KSail embeds Kubernetes tools as Go libraries instead of shelling out to CLI tools, delivering a single binary with no external dependencies, locked tool versions via go.mod, direct API access (no output parsing), no process-spawning overhead, and structured error handling from Go APIs.

Embedded Tools

| Tool | Purpose | |------|---------| | kubectl | Kubernetes API operations | | helm | Chart operations | | kind | Vanilla provisioner | | k3d | K3s provisioner | | vcluster | VCluster provisioner | | flux | Flux GitOps | | argocd | ArgoCD GitOps | | k9s | Terminal UI | | kubeconform | Validation | | kustomize | Rendering |

External Dependencies

Only Docker is required externally (as the container runtime for local clusters). Cloud providers require credentials: HCLOUD_TOKEN for Hetzner, and a service account key (default env: OMNI_SERVICE_ACCOUNT_KEY, configurable via spec.provider.omni.serviceAccountKeyEnvVar) for Omni.

State Persistence

Talos and VCluster can introspect running configuration (Talos via API, VCluster via Kubernetes resources), so KSail needs no local state for them.
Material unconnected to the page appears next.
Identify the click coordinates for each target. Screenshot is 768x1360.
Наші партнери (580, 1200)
Vanilla (Kind) and K3s (K3d) don't expose cluster config via API, so KSail persists their ClusterSpecs to ~/.ksail/clusters/<name>/spec.json. This enables ksail cluster update to compare desired vs current state.

AI Integration

KSail provides two AI interfaces built on top of the same CLI tool infrastructure:

ksail chat — interactive AI assistant using GitHub Copilot SDK; supports Agent and Plan modes. See AI Chat.
ksail mcp — Model Context Protocol server for Claude and other AI assistants; tools are auto-generated from the CLI command tree and grouped into read/write pairs. See MCP.